If someone had asked me or told me that I had to write a blog post for all to see, I may have broken out in a cold sweat. I would have smiled graciously and said thank you and of course but, inside, I would have immediately begun to think of reasons why I couldn’t. I’m too busy. I don’t know what to say. What if it’s rubbish and everyone laughs at it? I might have been brave enough to ask someone for help or advice. I may have looked over the other posts again or trawled the internet for any ideas that I could borrow – or steal. I could have asked someone to sit down and do it with me- or even for me. I might have feigned some kind of serious work dilemma and hoped – or even attempted to bribe- a confident and keen colleague to take on the task instead of me.
And now I look back, I start to wonder how familiar these sound. It shouldn’t come as any surprise to us but, sometimes, when push comes to shove, we revert back to our teenage selves and use the same strategies that we may have used to get out of completing that essay or to justify why the homework wasn’t quite done. Being asked to do something all by yourself can be terrifying. Especially if you feel that the thing you’re being asked to do is too hard or too much or you just don’t feel good enough.
But, don’t panic. I wasn’t actually asked directly to write a post. It just happened – a little bit by accident. Whilst sitting, minding my own business and getting on with something I needed to do myself, someone said that I could think about sharing this. It made me feel good about myself and what I had done- it’s funny how those two always seem to go hand in hand, isn’t it? When you do something well – you feel proud – it’s like you can achieve anything. When something seems out of reach, it can almost become personal and you start to doubt yourself and your abilities. So, it felt good to say yes. It made me feel proud and confident and less worried about what everyone else might think because someone noticed how much I had tried and working on it to make it better became something I wanted to do.
These feelings reminded me of why I wanted to make independence a key focus for my teaching this year. If I am being totally honest though, it did all begin with a desire to get the students to do more than I was. With Year 11 exams on the horizon, I wanted to make sure that my students were able to face them without a desperate need to peer over their shoulders and seek reassurance from me. So, that is where I began.
During this year, I have asked my GCSE classes to complete a whole variety of tasks and exercises with “Independence” being at the forefront of each one. Some of the things I have trialled include:
- Asking students to write their own exam extract questions and mark schemes – they have also included model answers and example responses too
- Asking students to re-write mark schemes, removing the over-complicated language for a workable document that is far more student friendly
- Asking students to prepare and teach revision lessons on key topics for their Literature exams
- Asking students to produce a revision guide with summaries of chapters, key quotations and context notes for one of the more challenging texts – this was planned in response to their own desire to get to grips with a text that they found particularly difficult – they even let me share it with other year 11 teachers too!

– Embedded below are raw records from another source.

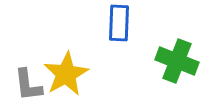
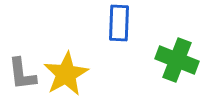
green cross: moved 1 px up
gray L-shape: moved 6 px left, 11 px up
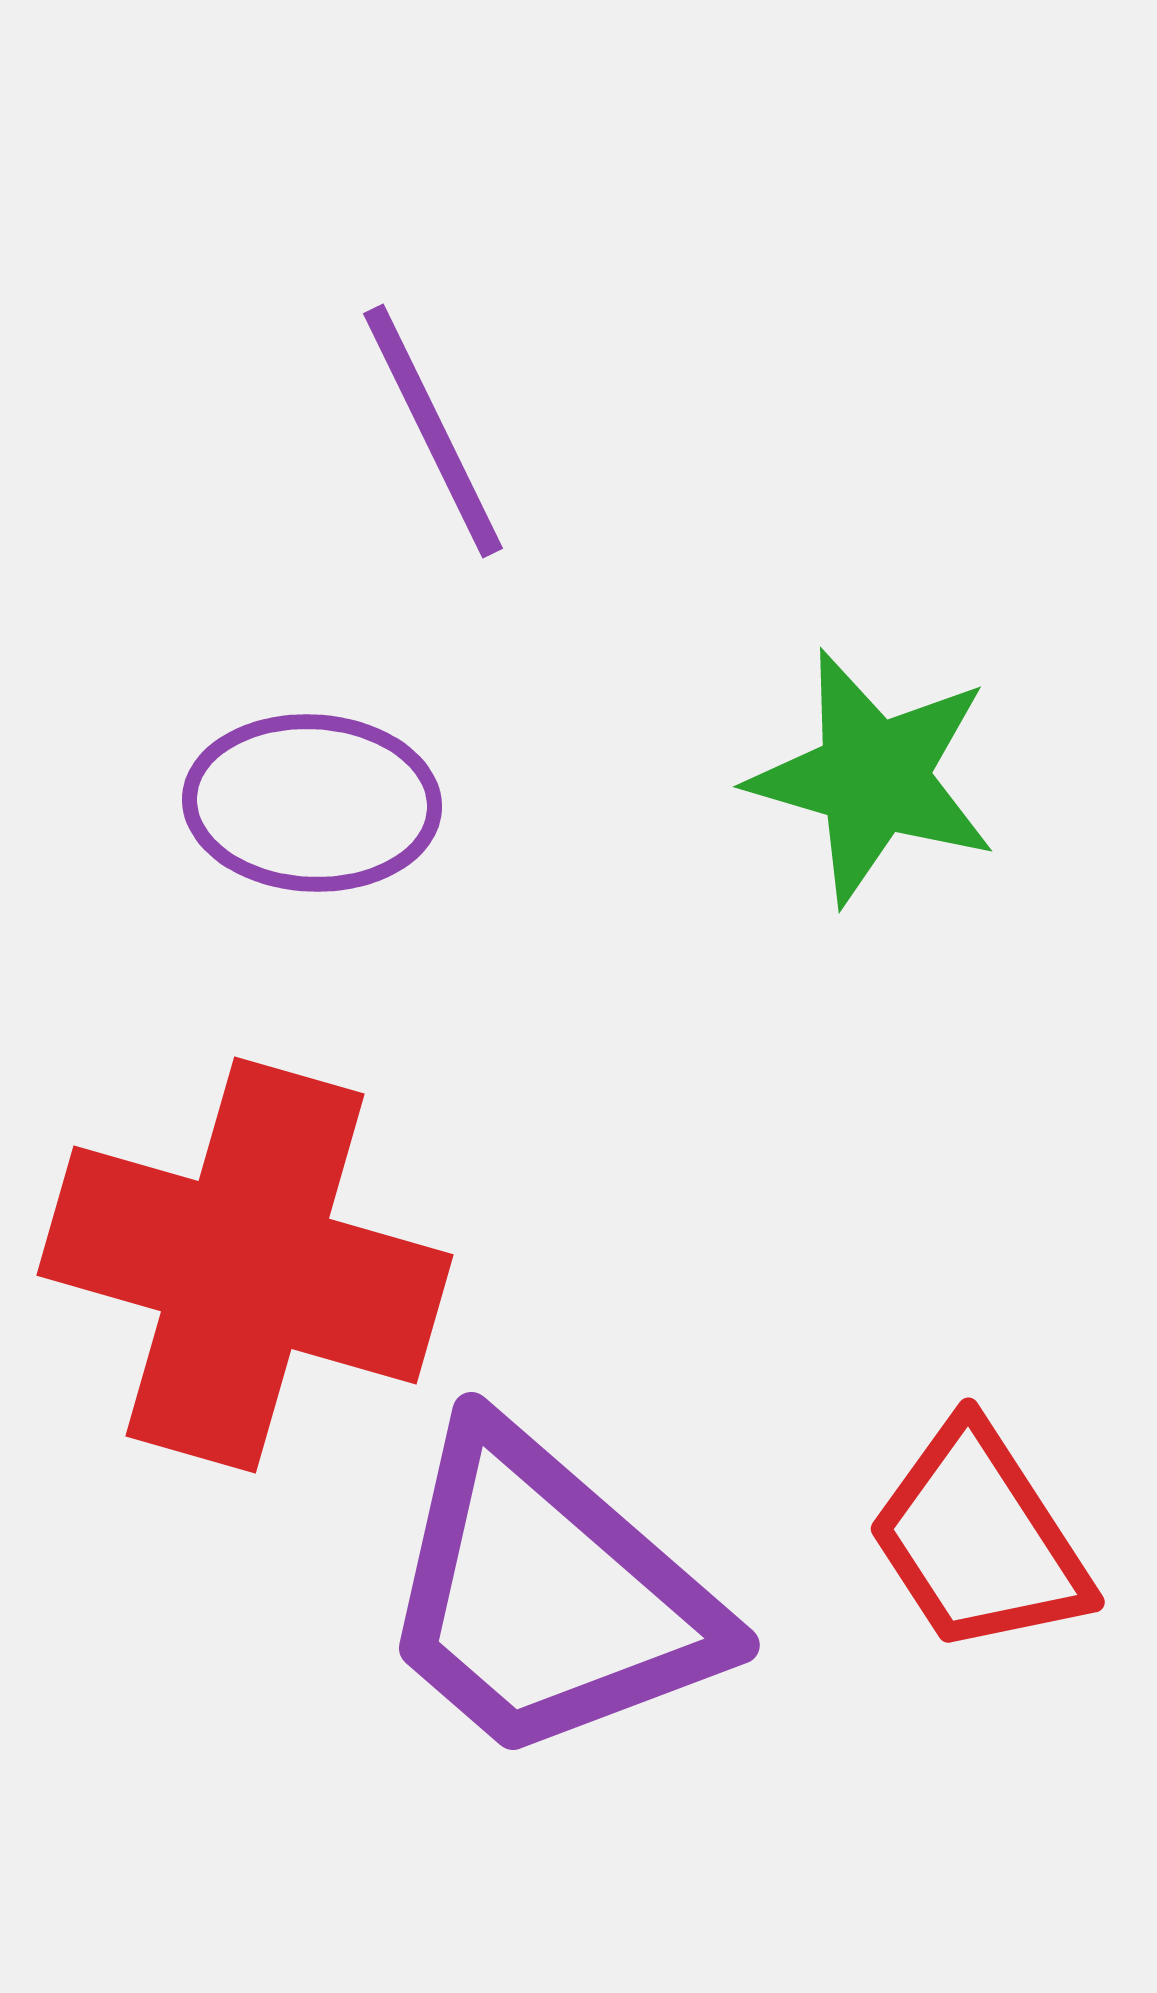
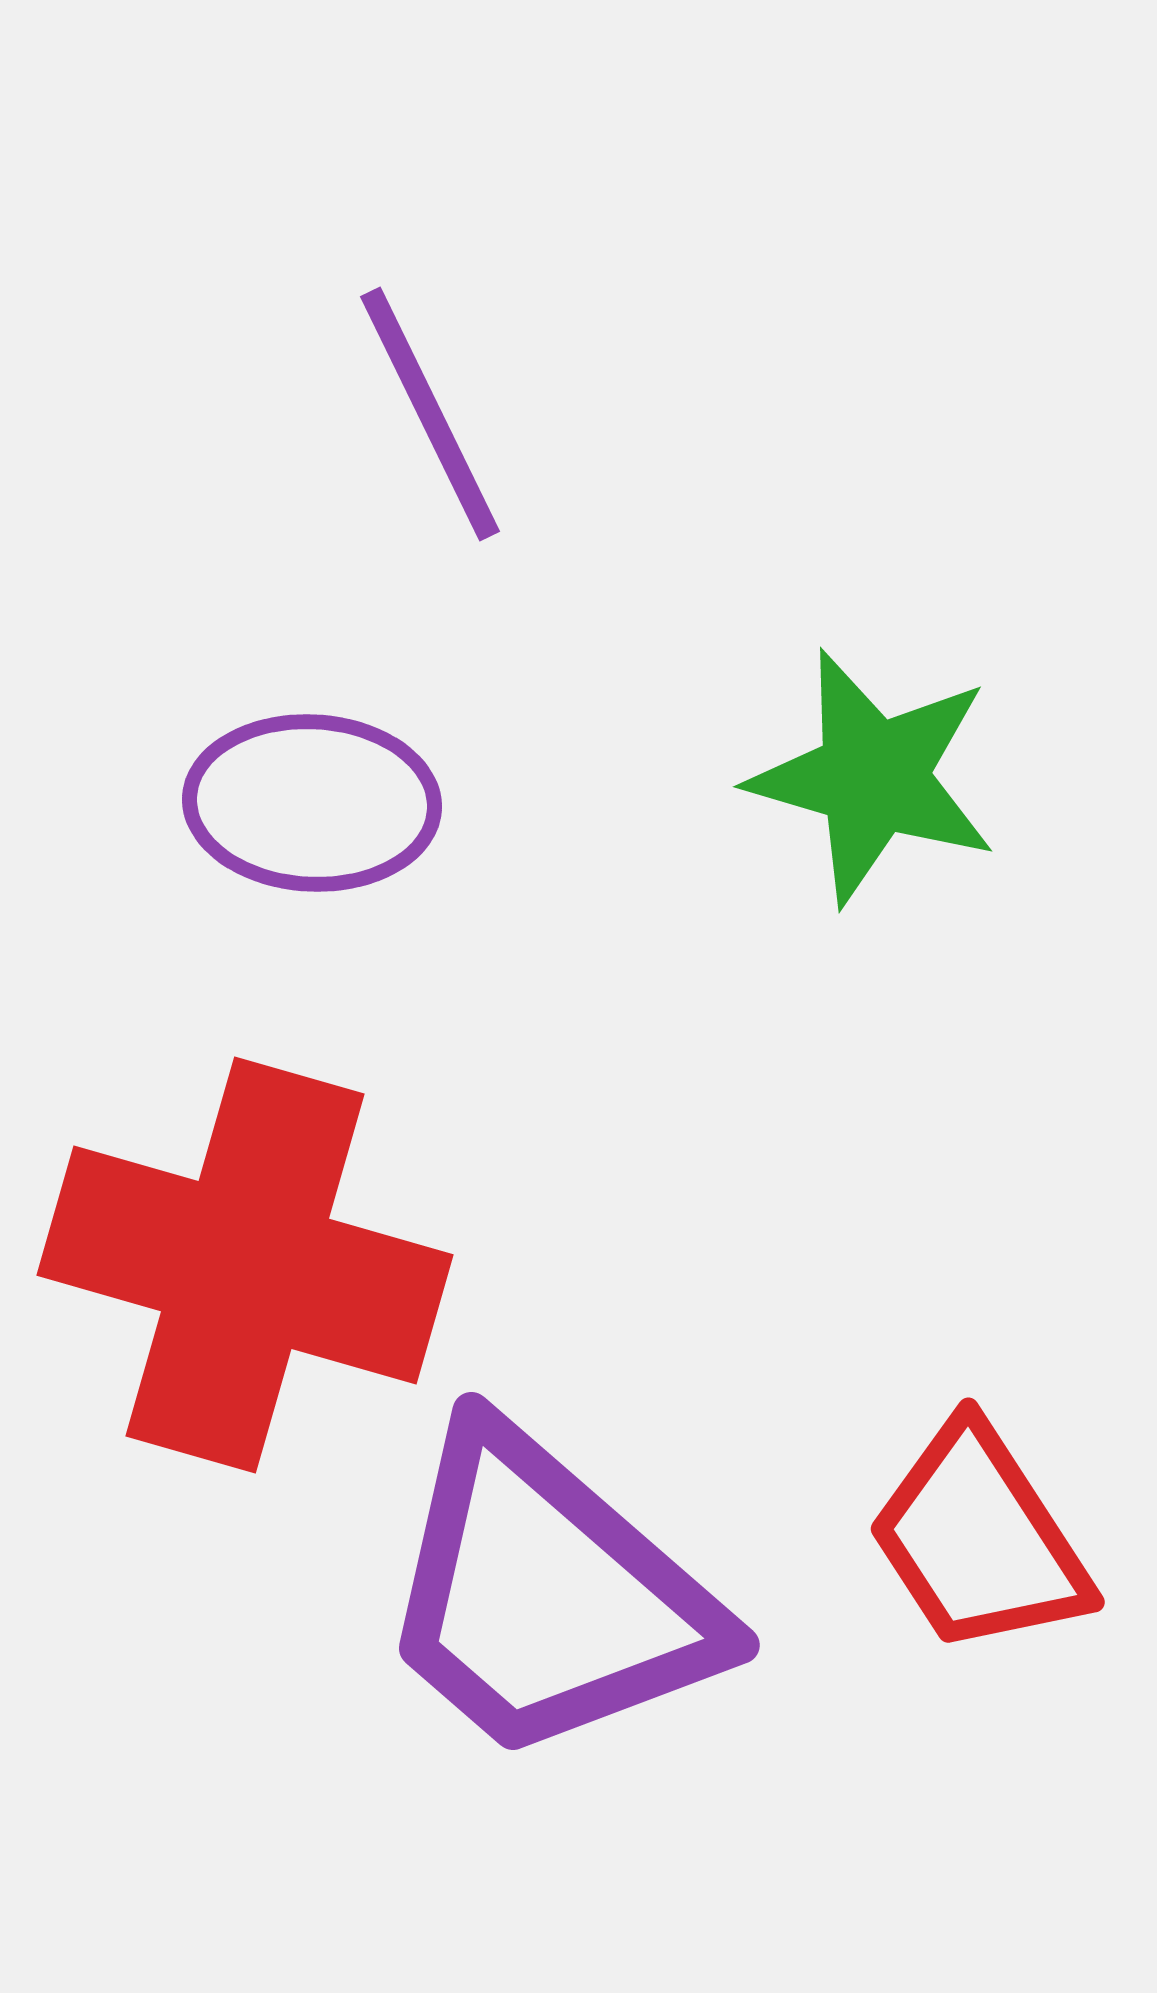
purple line: moved 3 px left, 17 px up
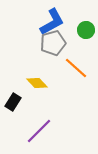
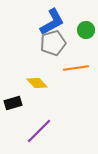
orange line: rotated 50 degrees counterclockwise
black rectangle: moved 1 px down; rotated 42 degrees clockwise
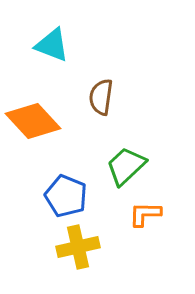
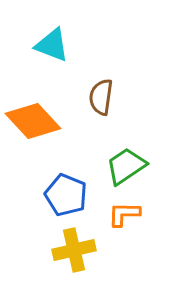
green trapezoid: rotated 9 degrees clockwise
blue pentagon: moved 1 px up
orange L-shape: moved 21 px left
yellow cross: moved 4 px left, 3 px down
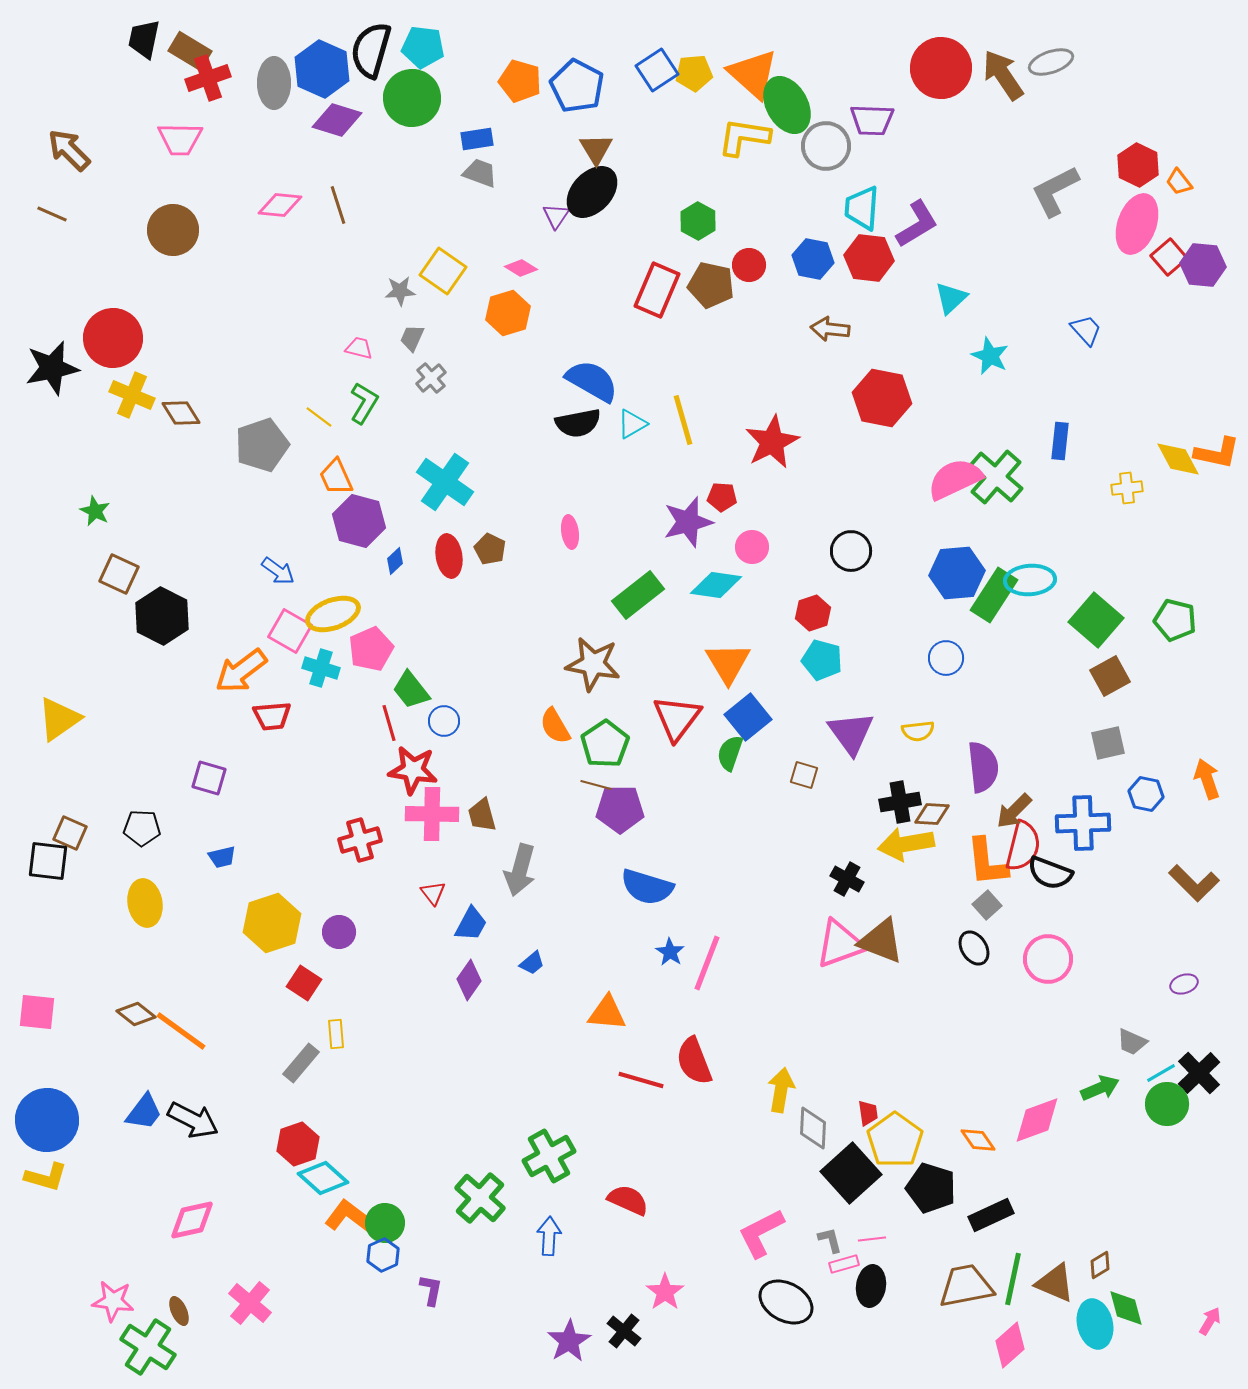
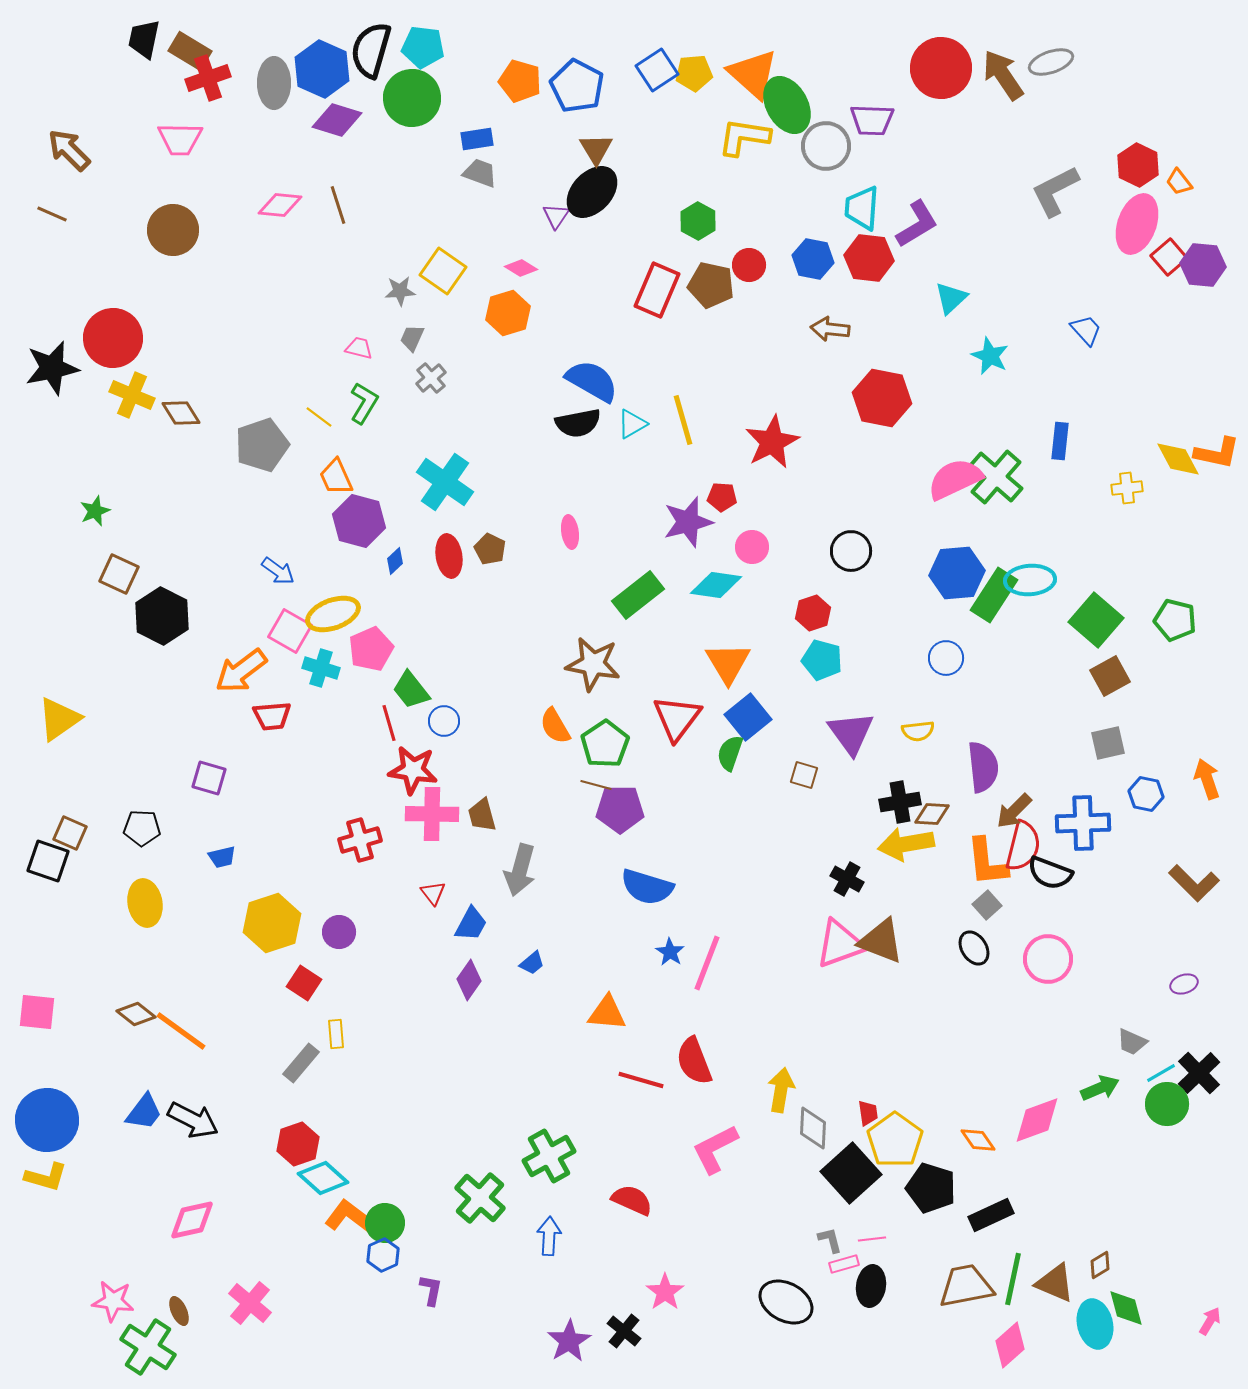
green star at (95, 511): rotated 24 degrees clockwise
black square at (48, 861): rotated 12 degrees clockwise
red semicircle at (628, 1200): moved 4 px right
pink L-shape at (761, 1233): moved 46 px left, 84 px up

Looking at this list, it seems that quite a lot of time has been taken up with this independent approach. One big downside to this has been the amount of class time taken up with students preparing to deliver or produce all of these resources. This is something that does need more thought – if students felt more independent at an earlier stage then surely asking them to collaborate and prepare outside of the classroom as well as within it wouldn’t seem too much to ask? Would it?
Also, the standard and quality of work produced did tend to vary – and in some cases quite considerably (meaning that I was still doing some of the work as I didn’t want anyone else to be let down – which totally defeats the independent approach!). It’s not always easy to tell who has done more than their fair share in each group either. If you have any advice on this, then please let me know – I am sure someone has a tried and tested method to solve this dilemma! Would a more independent approach lower down the school go some way to ensure that this wasn’t the case? If students were more used to this way of working, would it come a little easier to them?
Then, looking back at the start of my post, I know that the one things that made this whole post so much easier to write, apart from being excited to be asked was the simple fact that someone else had given me the impression that my post was “good enough” to be shared. This then could be the key to getting the students to do it for themselves – giving them the confidence so that they feel they “can” do it. One student, I realised, had a keen interest and vast knowledge on some of the contextual references to a text – the fact they were already so confident meant it didn’t seem to terrifying when I asked them to teach this to the class. Surely, this could be independence at its best.
From my own more recent experiences with this blog, it’s clear that fostering independence is going to take a bit more than just getting the students to do stuff on their own. In order to ensure students can do things for themselves, it is clear that the work needs to begin at KS3. Clearly, the more they are doing this kind of thing, the easier and more successful it will be. And, bringing it back to me again, remembering how good it feels when someone recognises that you’ve done something well really does encourage to keep trying and making it even better – all the drafting of this blog post should hopefully prove that! So, not only should I be encouraging students to be more independent but I also need to recognise the things they’ve done well – making them feel good about what they’ve done might just help them get to grips with doing things on their own a little bit quicker.